Yesterday, the night at the Lido breathed a charged atmosphere. Expectations were through the roof: for the first time, after two years, the Sala Grande once again had full capacity, an audience without masks and stars everywhere; the Venetian pomp with all of the law.
In fact, the president of the Official Jury walked the red carpet of the 79th edition of the Venice Film Festival, Julianne Mooreand a good handful of Important peoplesince Hillary Clinton to the new mass idol Rege Jean Page (star of the first season of The Bridgertons).
Likewise, the Golden Lion for Career was given to Catherine Deneuve and, as in Cannes, Volodymyr Zelensky returned to make an appearance (telematics), who wielded an unnerved rally. Whatever our political position, in a cinematographic context such interventions (today apparently normalized) should be put under harsh scrutiny.
Baumbach’s risky bet
In any case, the opening gala had to be capitalized, and for this reason the first projection was entrusted to someone from the house: Noah Baumbach premiered White Noisea Netflix film with two of the usual faces in the filmography of the director of story of a marriage, Adam Driver Y Greta Gerwig. A safe bet, especially considering that it is an adaptation of the homonymous literary success of Don DeLillo.
Here is our surprise, then, when contemplating the timid applause of a few minutes (Variety count 150 seconds) that escaped through a room already emptied and sleepy. The puncture, we suppose, is due to the risk of a proposal that collides radically with the rest of Baumbach’s filmography. The filmmaker moves away from the realism of his previous sentimental portraits to construct a political satire around suburban America, enlightened but well off in innocuous speeches and proclamations.
Making free use of the forms of drama, apocalyptic movies and even musicals, White Noise is constructed as a deliberately confusing and grotesque journey, which dynamites that well-meaning, well-spoken and well-considered Baumbach to the ground. A cinematographic suicide with irregular results, but at least it smells of novelty.
Lars von Trier’s Missed Opportunity
We applaud Baumbach’s film for the same reason that we feel the return of Lars von Trier like a missed opportunity. The Dane, who has not been able to attend the Lido in person due to his worsening Parkinson’s disease, premieres the third season of The Kingdom exodusafter a quarter of a century without knowing anything about the original series.
It is a movement that returns him to the shadow of the masterpiece that sponsored his success, the Twin Peaks of David Lynch, which returned for a third season in 2017, also 25 years after going out of business. However, the dead time that Lynch took advantage of to turn his entire cinematographic universe upside down (and with it, our idolatry towards characters halfway through myth), this strange pause seems not to have served Von Trier much.
The Kingdom Exodus It takes us back to a Rigshospitalet that has seen its fame sullied by a series about a guy named Lars von Trier. What a great idea! In short, the original series not only attracts tourists, like the sleepwalking lady (and apparently possessed by the Devil) who co-stars in the series, but also colors the entire aesthetic (that sepia color, that is not lacking), narrative arcs and characters. At the head of the neurology unit, the son of the Swedish fan stig helmercopy and debtor of his father.

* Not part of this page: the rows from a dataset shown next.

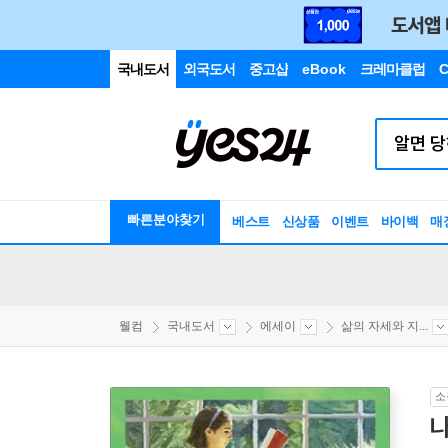
국내도서
외국도서
중고샵
eBook
크레마클럽
C
빠른분야찾기
베스트
신상품
이벤트
바이백
매
웰컴
국내도서
에세이
삶의 자세와 지...
소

The series, which Filmin will premiere in Spain, updates plots but does not provide any novelty for those who followed the previous seasonsalthough it can open interesting debates about the referentiality and the nature of the reboot.
Cate Blanchet: firm, sharp and super lesbian in ‘Tár’

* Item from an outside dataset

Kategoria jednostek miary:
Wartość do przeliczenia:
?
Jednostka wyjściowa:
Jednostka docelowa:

Another return closed the night, this time one that we no longer expected: Todd Field, director of the excellent Games secrets, had been away from the big screens since 2006. Today he returned, backed by an intriguing premise and a Cate Blanchett in a state of grace.
Tar is he biopic of Lydia Tarthe undisputed genius of contemporary classical music with some unfinished business with her “irreproachable” feminist stance (Field’s film plays with the thriller to reveal the reason for these quotation marks). Lydia Tár, composer and royal teacher, could have been born to be a character played by Cate Blanchett: assertive, sharp, super lesbian, and with just the right amount of authority from a role model, not a tyrant.

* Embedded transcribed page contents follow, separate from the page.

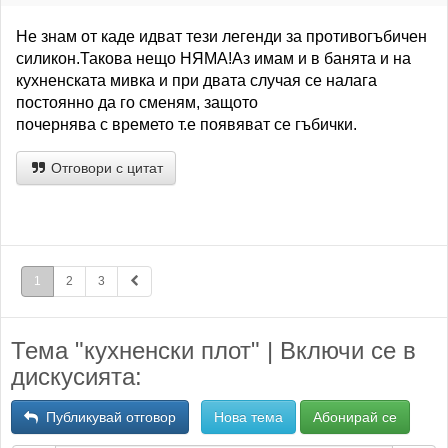
Не знам от каде идват тези легенди за противогъбичен
силикон.Такова нещо НЯМА!Аз имам и в банята и на
кухненската мивка и при двата случая се налага
постоянно да го сменям, защото
почернява с времето т.е появяват се гъбички.
Отговори с цитат
1
2
3
Тема "кухненски плот" | Включи се в
дискусията:
Публикувай отговор
Нова тема
Абонирай се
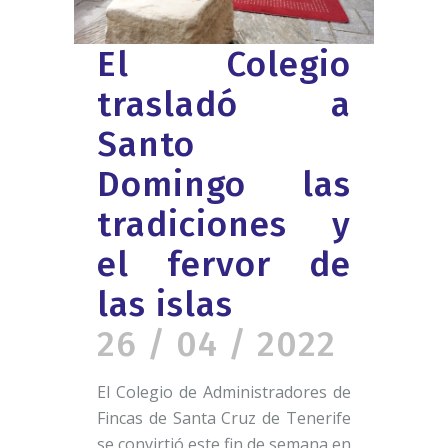
El Colegio
trasladó a
Santo
Domingo las
tradiciones y
el fervor de
las islas
26 / 04 / 2022
El Colegio de Administradores de
Fincas de Santa Cruz de Tenerife
se convirtió este fin de semana en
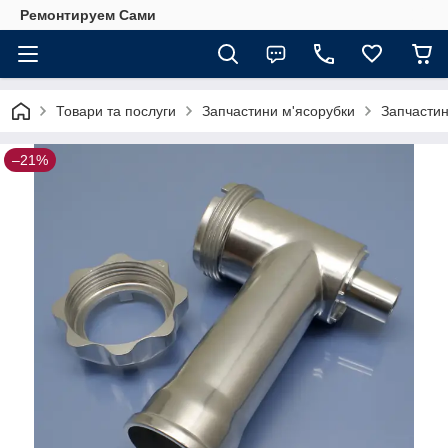
Ремонтируем Сами
Товари та послуги
Запчастини м'ясорубки
Запчастин
–21%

Around him a film is built that spends the first hour absorbed by his speech, his gestures and his values, firmly meritocratic. She is the center, and everything else, including her partner (Nina Hoss) and her faithful assistant (a Noémie Merlant more serious and diffident than ever), is blurred, relegated to the margins. Field shows a tremendous talent for drawing a precise story that leaves room for mystery.a journey of pristine yet surprising twists.
Tar nothing goes, until a storm awakens that, deep down, we would not want to witness. The film may lose impatient viewers, but it’s definitely an unexpected treat.